What does the patent behind Netflix’s acquisition of Ben Affleck’s AI company actually do?
I read all 68 pages of the patent behind Ben Affleck’s stealth AI start-up that Netflix just bought in order to understand exactly how the system works (and so you don't have to).
This article is part of my ‘Big Ideas’ series, in which I explore the evolving landscape of the film industry. Each instalment combines data, research, and analysis to go deep on a trend, idea or case study to reshape the film business over the next decade.
I have written a few times about how patents can be an excellent way to see which technologies will soon affect / improve / disrupt the industry.
This has led a number of readers to reach out and ask more about the technology in Ben Affleck’s AI company that would make Netflix want to buy it.
Today I’m going to go through the background, the patent and what it might mean for the film business in the near future.
If you want more context on today’s topics, here are a few recent articles which may help:
What Netflix’s patents reveal about the future of watching movies
What Amazon’s patent filings reveal about how filmmaking may change in the future
How AI tools are already changing the jobs of film professionals today
Netflix owns some pretty strange trademarks, and they reveal a lot about the company
The background - Netflix bought Ben Affleck’s AI filmmaking company
Netflix announced a few days ago that it has acquired InterPositive, an artificial-intelligence filmmaking company founded by Ben Affleck.
InterPositive was founded in 2022 and operated largely in “stealth mode” under the corporate entity Fin Bone LLC. The company says it’s developing tools intended to support filmmaking rather than replace it, focusing on production workflows such as relighting scenes, removing wires from stunt shots, correcting continuity issues and enhancing backgrounds in post-production.
The company itself is fairly small, with just 16 engineers, researchers, and creative staff, but in the world of AI start-ups, that doesn’t mean it couldn’t be cooking up industry-changing tech.
Netflix hasn’t revealed how much it paid, but we do know that all the assets, etc., and staff will now be a part of Netflix, and Affleck will remain as senior advisor.
The one specific thing we do know about is a patent.
The patent - US 12,511,904 B1
In December 2025, the United States Patent Office granted US Patent 12,511,904 B1, titled:
“Method, System, and Computer-Readable Medium for Training a Captioner Model to Generate Captions for Video Content by Analyzing and Recognizing Cinematic Elements.”
The inventor listed on the filing is Benjamin Geza Affleck-Boldt, and the assignee is InterPositive, LLC (i.e. the company Netflix has just acquired).
The patent describes a system that teaches an AI model to watch film footage and understand how the shot was filmed.
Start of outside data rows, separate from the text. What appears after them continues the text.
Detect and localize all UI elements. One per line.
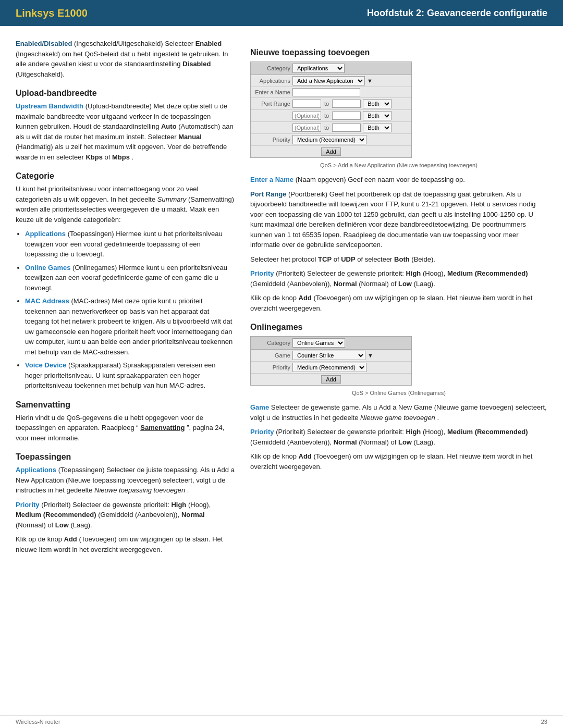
- qos-game-row: Game Counter Strike ▼: [251, 350, 411, 362]
- game-para: Game Selecteer de gewenste game. Als u A…: [250, 402, 547, 423]
- game-category-dropdown[interactable]: Online Games: [292, 338, 345, 348]
- qos-game-add-row: Add: [251, 374, 411, 385]
- game-priority-dropdown[interactable]: Medium (Recommend) High Normal Low: [292, 363, 366, 372]
- category-label: Category: [254, 65, 290, 71]
- mac-address-label: MAC Address: [25, 297, 69, 305]
- protocol-dropdown-3[interactable]: Both: [363, 123, 391, 132]
- enabled-disabled-label: Enabled/Disabled: [16, 40, 72, 47]
- add-para-left: Klik op de knop Add (Toevoegen) om uw wi…: [16, 534, 235, 554]
- onlinegames-heading: Onlinegames: [250, 323, 547, 332]
- qos-game-caption: QoS > Online Games (Onlinegames): [250, 390, 547, 396]
- port-range-blue: Port Range: [250, 190, 286, 198]
- port-to-1[interactable]: [332, 100, 361, 108]
- qos-game-container: Category Online Games Game Counter Strik…: [250, 336, 547, 388]
- port-range-label: Port Range: [254, 101, 290, 107]
- disabled-bold: Disabled: [182, 60, 211, 68]
- applications-dropdown[interactable]: Add a New Applicaton: [292, 76, 365, 85]
- voice-device-label: Voice Device: [25, 361, 66, 369]
- applications-field-label: Applications: [254, 78, 290, 84]
- priority-label-left: Priority: [16, 501, 40, 509]
- list-item: Voice Device (Spraakapparaat) Spraakappa…: [25, 360, 235, 391]
- qos-port-row1: Port Range to Both TCP UDP: [251, 98, 411, 110]
- game-priority-label: Priority: [254, 364, 290, 371]
- footer-left: Wireless-N router: [16, 719, 60, 725]
- game-blue-label: Game: [250, 403, 269, 411]
- samenvatting-heading: Samenvatting: [16, 400, 235, 410]
- add-application-button[interactable]: Add: [321, 147, 341, 156]
- upload-para: Upstream Bandwidth (Upload-bandbreedte) …: [16, 101, 235, 162]
- add-game-button[interactable]: Add: [321, 375, 341, 384]
- page-footer: Wireless-N router 23: [0, 715, 563, 728]
- enter-name-blue: Enter a Name: [250, 176, 293, 183]
- port-from-3[interactable]: [292, 124, 321, 132]
- qos-app-caption: QoS > Add a New Application (Nieuwe toep…: [250, 162, 547, 168]
- enter-name-label: Enter a Name: [254, 89, 290, 95]
- applications-label2: Applications: [16, 466, 56, 474]
- qos-add-row: Add: [251, 146, 411, 157]
- right-column: Nieuwe toepassing toevoegen Category App…: [250, 39, 547, 559]
- applications-label: Applications: [25, 230, 66, 238]
- list-item: Applications (Toepassingen) Hiermee kunt…: [25, 229, 235, 260]
- game-label: Game: [254, 352, 290, 359]
- upstream-label: Upstream Bandwidth: [16, 102, 83, 110]
- toepassingen-heading: Toepassingen: [16, 452, 235, 462]
- qos-name-row: Enter a Name: [251, 87, 411, 98]
- protocol-dropdown-2[interactable]: Both: [363, 111, 391, 120]
- add-para-game: Klik op de knop Add (Toevoegen) om uw wi…: [250, 451, 547, 472]
- qos-port-row2: to Both: [251, 110, 411, 122]
- enter-name-input[interactable]: [292, 88, 360, 96]
- priority-field-label: Priority: [254, 137, 290, 143]
- qos-applications-row: Applications Add a New Applicaton ▼: [251, 75, 411, 87]
- game-dropdown[interactable]: Counter Strike: [292, 351, 365, 360]
- category-dropdown[interactable]: Applications: [292, 64, 345, 73]
- qos-game-category-row: Category Online Games: [251, 337, 411, 350]
- game-category-label: Category: [254, 340, 290, 346]
- port-range-para: Port Range (Poortbereik) Geef het poortb…: [250, 189, 547, 250]
- protocol-para: Selecteer het protocol TCP of UDP of sel…: [250, 254, 547, 265]
- footer-right: 23: [541, 719, 547, 725]
- brand-title: Linksys E1000: [16, 7, 88, 19]
- samenvatting-para: Hierin vindt u de QoS-gegevens die u heb…: [16, 413, 235, 443]
- page-content: Enabled/Disabled (Ingeschakeld/Uitgescha…: [0, 26, 563, 571]
- enter-name-para: Enter a Name (Naam opgeven) Geef een naa…: [250, 175, 547, 185]
- page-header: Linksys E1000 Hoofdstuk 2: Geavanceerde …: [0, 0, 563, 26]
- enabled-bold: Enabled: [195, 40, 222, 47]
- toepassingen-para1: Applications (Toepassingen) Selecteer de…: [16, 465, 235, 496]
- protocol-dropdown-1[interactable]: Both TCP UDP: [363, 99, 391, 108]
- priority-dropdown[interactable]: Medium (Recommend) High Normal Low: [292, 135, 366, 144]
- qos-priority-row: Priority Medium (Recommend) High Normal …: [251, 134, 411, 146]
- qos-port-row3: to Both: [251, 122, 411, 134]
- port-to-2[interactable]: [332, 112, 361, 120]
- intro-para: Enabled/Disabled (Ingeschakeld/Uitgescha…: [16, 39, 235, 79]
- add-para-right: Klik op de knop Add (Toevoegen) om uw wi…: [250, 293, 547, 313]
- port-from-1[interactable]: [292, 100, 321, 108]
- list-item: MAC Address (MAC-adres) Met deze optie k…: [25, 296, 235, 357]
- priority-label-right: Priority: [250, 269, 274, 277]
- categorie-para: U kunt het prioriteitsniveau voor intern…: [16, 184, 235, 225]
- upload-heading: Upload-bandbreedte: [16, 89, 235, 98]
- category-list: Applications (Toepassingen) Hiermee kunt…: [25, 229, 235, 391]
- qos-app-container: Category Applications Applications Add a…: [250, 61, 547, 160]
- list-item: Online Games (Onlinegames) Hiermee kunt …: [25, 263, 235, 293]
- port-from-2[interactable]: [292, 112, 321, 120]
- samenvatting-link: Samenvatting: [140, 424, 185, 431]
- qos-game-priority-row: Priority Medium (Recommend) High Normal …: [251, 362, 411, 374]
- categorie-heading: Categorie: [16, 171, 235, 181]
- priority-para-game: Priority (Prioriteit) Selecteer de gewen…: [250, 427, 547, 447]
- priority-label-game: Priority: [250, 428, 274, 436]
- priority-para-right: Priority (Prioriteit) Selecteer de gewen…: [250, 268, 547, 289]
- qos-app-box: Category Applications Applications Add a…: [250, 61, 412, 158]
- qos-category-row: Category Applications: [251, 62, 411, 75]
- qos-game-box: Category Online Games Game Counter Strik…: [250, 336, 412, 386]
- chapter-title: Hoofdstuk 2: Geavanceerde configuratie: [367, 8, 547, 19]
- port-to-3[interactable]: [332, 124, 361, 132]
- nieuwe-heading: Nieuwe toepassing toevoegen: [250, 48, 547, 57]
- online-games-label: Online Games: [25, 264, 70, 272]
- priority-para-left: Priority (Prioriteit) Selecteer de gewen…: [16, 500, 235, 530]
- left-column: Enabled/Disabled (Ingeschakeld/Uitgescha…: [16, 39, 235, 559]
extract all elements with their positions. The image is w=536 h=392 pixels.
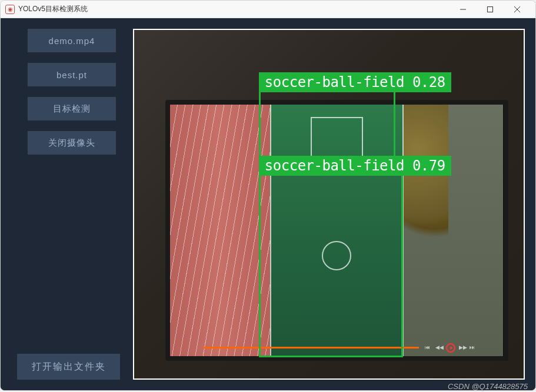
spacer (11, 155, 122, 354)
aerial-scene (170, 105, 504, 357)
parking-lot (404, 105, 504, 357)
select-video-button[interactable]: demo.mp4 (28, 29, 116, 52)
select-model-button[interactable]: best.pt (28, 63, 116, 86)
progress-bar[interactable] (204, 347, 420, 349)
prev-icon[interactable]: ⏮ (425, 344, 432, 351)
sidebar-button-group: demo.mp4 best.pt 目标检测 关闭摄像头 (11, 29, 122, 155)
svg-rect-1 (488, 6, 493, 12)
content-area: demo.mp4 best.pt 目标检测 关闭摄像头 打开输出文件夹 (1, 18, 535, 390)
scene-background: ⏮ ◀◀ ▶▶ ⏭ (134, 30, 524, 378)
forward-icon[interactable]: ▶▶ (459, 344, 466, 351)
application-window: ◉ YOLOv5目标检测系统 demo.mp4 best.pt 目标检测 关闭摄… (0, 0, 536, 391)
center-circle (322, 241, 351, 270)
close-camera-button[interactable]: 关闭摄像头 (28, 131, 116, 155)
running-track (170, 105, 270, 357)
close-button[interactable] (504, 1, 531, 18)
video-viewport: ⏮ ◀◀ ▶▶ ⏭ soccer-ball-field 0.28 soccer (133, 18, 535, 390)
penalty-box (311, 117, 363, 167)
title-bar: ◉ YOLOv5目标检测系统 (1, 1, 535, 18)
field-lines (270, 105, 404, 357)
playback-controls: ⏮ ◀◀ ▶▶ ⏭ (425, 343, 477, 353)
play-icon[interactable] (446, 343, 455, 353)
video-frame: ⏮ ◀◀ ▶▶ ⏭ soccer-ball-field 0.28 soccer (133, 29, 525, 380)
maximize-button[interactable] (477, 1, 504, 18)
watermark: CSDN @Q1744828575 (448, 382, 528, 391)
monitor-display: ⏮ ◀◀ ▶▶ ⏭ (165, 100, 508, 361)
sidebar: demo.mp4 best.pt 目标检测 关闭摄像头 打开输出文件夹 (1, 18, 133, 390)
trees (404, 105, 448, 256)
open-output-folder-button[interactable]: 打开输出文件夹 (17, 354, 120, 380)
app-icon: ◉ (5, 5, 15, 14)
playback-bar: ⏮ ◀◀ ▶▶ ⏭ (204, 344, 477, 351)
window-controls (450, 1, 531, 18)
detect-button[interactable]: 目标检测 (28, 97, 116, 120)
window-title: YOLOv5目标检测系统 (18, 4, 450, 14)
soccer-field (270, 105, 404, 357)
next-icon[interactable]: ⏭ (470, 344, 477, 351)
minimize-button[interactable] (450, 1, 477, 18)
rewind-icon[interactable]: ◀◀ (435, 344, 442, 351)
track-lanes (170, 105, 270, 357)
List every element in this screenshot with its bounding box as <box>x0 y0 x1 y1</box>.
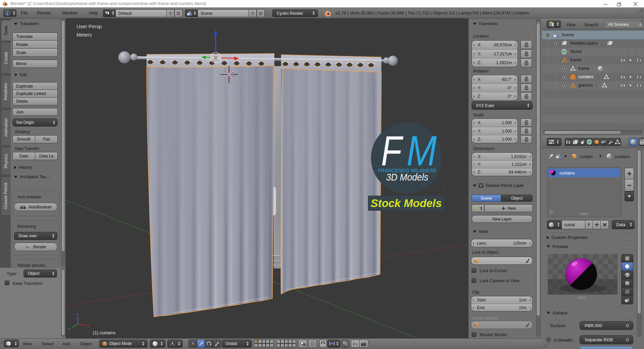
svg-text:M: M <box>407 127 437 174</box>
svg-text:3D Models: 3D Models <box>386 172 428 183</box>
svg-text:(1) curtains: (1) curtains <box>93 330 116 335</box>
svg-text:z: z <box>77 312 79 316</box>
svg-text:Stock Models: Stock Models <box>371 197 442 209</box>
svg-text:Meters: Meters <box>76 32 92 38</box>
svg-text:i: i <box>7 11 8 15</box>
svg-text:User Persp: User Persp <box>76 23 102 29</box>
svg-text:x: x <box>87 324 89 328</box>
svg-text:F: F <box>381 127 404 174</box>
svg-text:y: y <box>68 326 70 330</box>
Most AI vision systems are trained to recognise objects or actions. They answer questions like:
Is there a dog in this image?
Is someone driving a car?
Is a person walking across the street?
InterPositive is focusing on something slightly different, namely, how the scene was actually shot.
The model learns to recognise cinematic features such as:
Focal length. This is which lens is being used and how it affects the image's perspective. Short focal lengths create wider views with more background visible, while longer focal lengths compress space and make subjects appear closer to the background.
Camera movement tracks how the camera changes position during a shot, such as panning, tilting, or moving forward on a dolly. These movements alter how the viewer experiences the scene and can signal emphasis or narrative focus.
Depth of field refers to how much of the image appears in focus at once. A shallow depth of field keeps the subject sharp while blurring the background, while a deep depth of field keeps both foreground and background clear.
Camera angle refers to the camera's position relative to the subject. For example, a high angle looks down on a subject, while a low angle looks up, often changing how powerful or vulnerable a character appears.
Occlusion occurs when one object partially blocks another from the camera’s view. This can reveal information about the spatial arrangement of objects in a scene.
Parallax describes how objects at different distances appear to move at different speeds as the camera moves. Foreground elements shift more quickly than distant backgrounds, helping convey depth in the image.
In other words, it attempts to convert video footage into cinematography metadata.
The way the model looks at filmed footage mirrors how filmmakers in the real world think about their shots. So InterPositive’s claim that they are looking to use AI to enhance current filmmaking rather than destroy it is borne out in this patent.
I doubt that all but the most ardent anti-AI filmmakers would have a problem with a model that looks at real footage and gives you helpful information about it (assuming the information is correct, of course!).
The model - How does it work?
Their process started with a large collection of video clips, each paired with some form of description or metadata about what is happening in the shot. The system extracts individual frames from these videos and converts them into a format that a machine-learning model can process.
Each frame is then labelled with information describing the cinematic elements present in the shot. This includes the features I already mentioned, such as focal length, camera movement, framing style, and distance from the subject.